Oireachtas Joint and Select Committees

Wednesday, 6 March 2013

Committee on Finance, Public Expenditure and Reform: Select Sub-Committee on Finance

Finance Bill 2013: Committee Stage

2:35 pm

Photo of Pearse DohertyPearse Doherty (Donegal South West, Sinn Fein) | Oireachtas source

I will move on to another point, but I disagree with the substance of the Minister's point about it being their own money. A portion of it is their own money; the remainder is made up of the State's contribution through tax reliefs. I will come back to that. This is a question of fairness. When an individual who has put money into a pension fund draws that down, whether it is an AVC, an approved retirement fund, ARF, or whatever, and they have to pay income tax at whatever rate they are on in addition to USC, that should apply to those individuals who had additional money to put into their pension pot. That is just a question of fairness.

The Minister said that applying the marginal rate in the legislation is high enough, but the legislation does not apply the marginal rate. The legislation allows for the standard rate to apply. I will not cite where it is in the legislation, but where an individual can show that they fall into the standard rate category, they can write to the Revenue and get it based at 20% instead of 41%. Let us deal with that.

I understand that a person who put money into an AVC two years ago got a 41% reduction in tax relief as well as a relief or a rebate in terms of PRSI that amounted to just over 2.5%. Therefore, the State contributed approximately 43% of their AVC. The reason many of them are looking for this money is that they have fallen on hard times. They might have lost their job.

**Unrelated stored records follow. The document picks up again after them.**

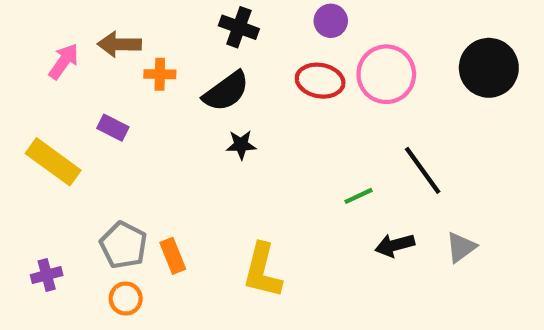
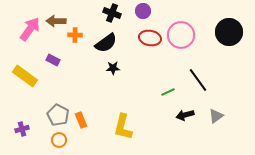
purple circle: (331, 21) -> (143, 11), moved
pink arrow: (64, 61) -> (30, 29), size x1.4

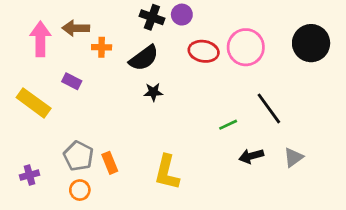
purple circle: (143, 11) -> (182, 15), moved
pink arrow: (30, 29) -> (40, 39), turned -35

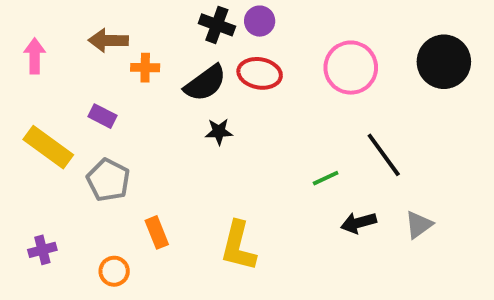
pink arrow: (40, 39) -> (35, 56), moved, size x0.7
red ellipse: (204, 51) -> (260, 73), moved
gray pentagon: (78, 156) -> (108, 180), moved

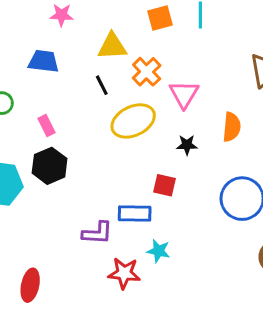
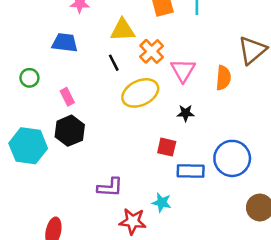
orange semicircle: (232, 127) -> (223, 78), moved
blue rectangle: (135, 214) -> (191, 171), moved

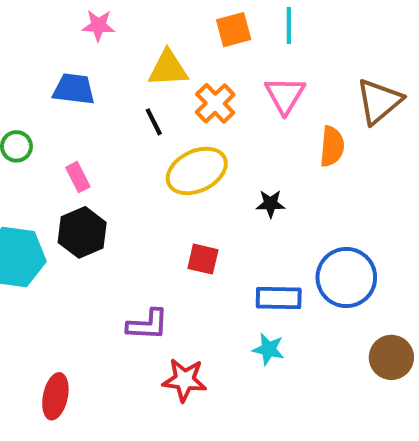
pink triangle: (183, 70) -> (285, 95), moved
red square: (167, 147) -> (203, 259), moved
cyan star: (162, 202) -> (268, 349), moved

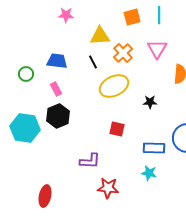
blue trapezoid: (74, 89) -> (57, 61), moved

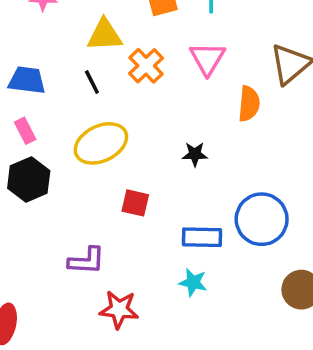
yellow ellipse: (114, 86) -> (101, 143), moved

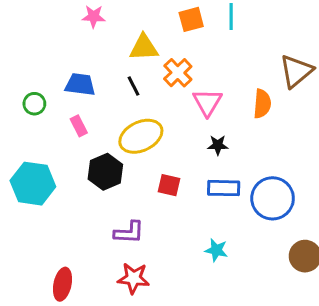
pink triangle: (207, 59) -> (207, 102), moved
black hexagon: (29, 179) -> (105, 172), moved
blue rectangle: (202, 237) -> (224, 188), moved
red star: (119, 309) -> (133, 278), moved

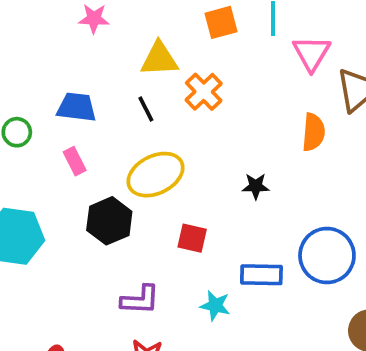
pink triangle: (207, 102) -> (312, 53), moved
blue rectangle: (224, 188) -> (261, 275), moved
cyan star: (216, 250) -> (215, 306), moved

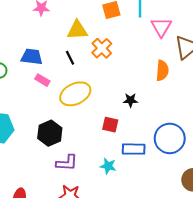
pink rectangle: (75, 161) -> (42, 80), moved, turned -32
black hexagon: (109, 221) -> (50, 133), moved
red square: (192, 238) -> (110, 125), moved

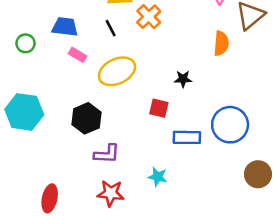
cyan star: (108, 166) -> (158, 177), moved

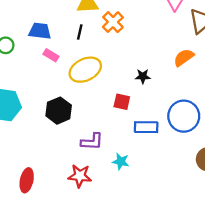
black line: (111, 28) -> (80, 32), turned 40
orange semicircle: (221, 43) -> (184, 57), moved, turned -130
purple L-shape: (107, 154) -> (92, 142), moved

Many of them could be falling into the standard rate of tax and therefore the only tax that would apply on their rebate would be 20%. An issue of fairness arises in that respect in that they got the relief of 41% but the rate that would apply on the money withdrawn would be 20%. This is standard.

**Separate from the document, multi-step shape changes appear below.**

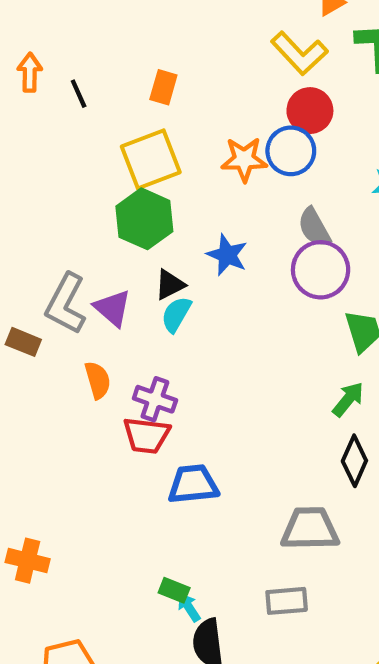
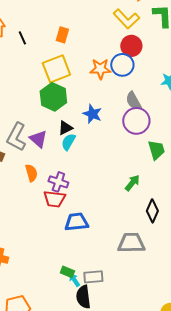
green arrow: (348, 399) -> (132, 183), moved
gray rectangle: (287, 601) -> (93, 277), moved

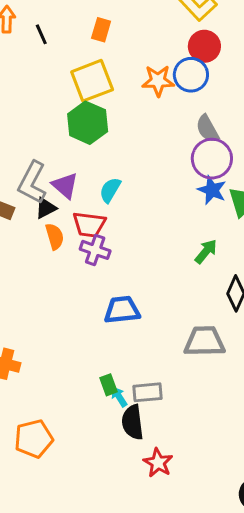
blue star: (92, 114) -> (212, 190), moved
black triangle: (65, 128) -> (46, 208), moved
red trapezoid: (54, 199) -> (89, 225), moved
green rectangle: (67, 272) -> (109, 385), turned 48

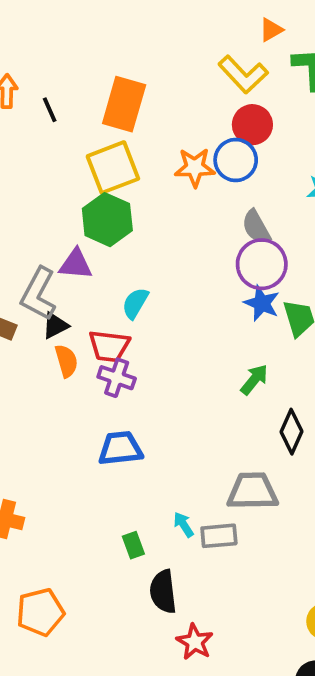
orange rectangle: (101, 30) -> (124, 104), size x1.8
purple triangle: (65, 186) -> (76, 264), moved, turned -36
blue trapezoid: (122, 310) -> (120, 448), moved
gray rectangle: (148, 392) -> (219, 536), moved
cyan arrow: (119, 397) -> (184, 525), moved

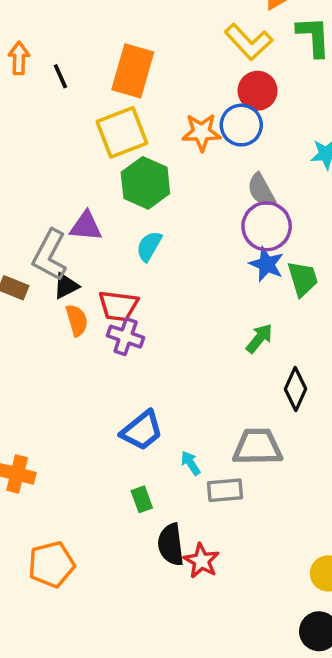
green hexagon: (107, 220) -> (145, 183), moved
cyan semicircle: (135, 303) -> (149, 246), moved
blue trapezoid: (120, 448) -> (142, 431), moved, turned 147
cyan arrow: (184, 525) -> (191, 463), moved
red star: (195, 642) -> (201, 561), moved

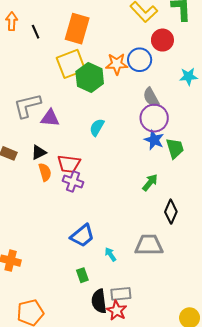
red circle: (258, 91) -> (162, 40), moved
green hexagon: (145, 183) -> (90, 77), moved
cyan semicircle: (149, 246) -> (97, 127), moved
gray L-shape: (50, 255) -> (27, 106), moved, turned 48
gray rectangle: (225, 490) -> (121, 294), moved

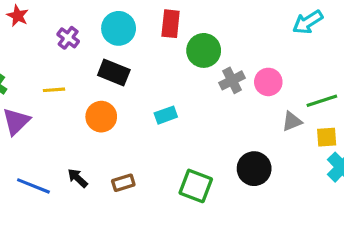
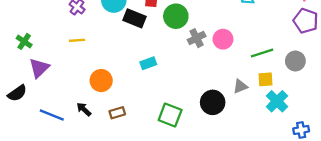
black rectangle: (114, 72) -> (134, 18), moved
yellow line: (54, 90) -> (77, 40), moved
orange circle: (101, 117) -> (101, 81), moved
gray triangle: (292, 121) -> (240, 86), moved

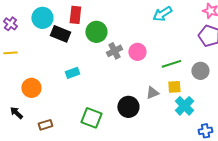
brown rectangle: (117, 113) -> (45, 125), moved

I want to quote from the Garda Representative Association's advice to its members on their AVC proposal. It gives tables on the profit one would make from investing €10,000 in an AVC, which is €4,095. That is because of the tax relief I mentioned earlier. It refers to a member who retires. This is the GRA and therefore we are talking about gardaí. I am not picking on gardaí. We know the average wages members of the Garda are on, which are not in any way excessive. It states:

When a member retires, with 30 years service, his annual pension is calculated as 50% of his superannuation earnings. [That is the same with all public sector workers]. This puts a member with no other income firmly in the 20% tax bracket. Your AVC plan uses this position by allowing you put money you earn today and is taxed @ 41% into an AVC account, get full tax and PRSI relief on the contribution which is given automatically by garda pay, and then draw down the money after retiring at 20% tax.
In terms of the argument about tax reliefs for pensions, it is supposed to be a deferred taxation payment but in reality it is not because they get the relief at 41% and then because the income of their pension is below the threshold for marginal tax, they are only paying 20%. That is a wider issue that we need to deal with in the future, but my concern is that many people who would withdraw money from their AVCs will also fall into this bracket. They will have got the marginal tax relief if they put €10,000 into an AVC. The State gave them €4,100 back in tax relief, and the rebate on PRSI is 2%, which is another €200. Basically, the State contributed that money to their AVC on their behalf in the expectation that when they draw down the money, they would get the money back through the tax, but what will happen is that it will only get €2,000 of it back, which is the standard rate of tax.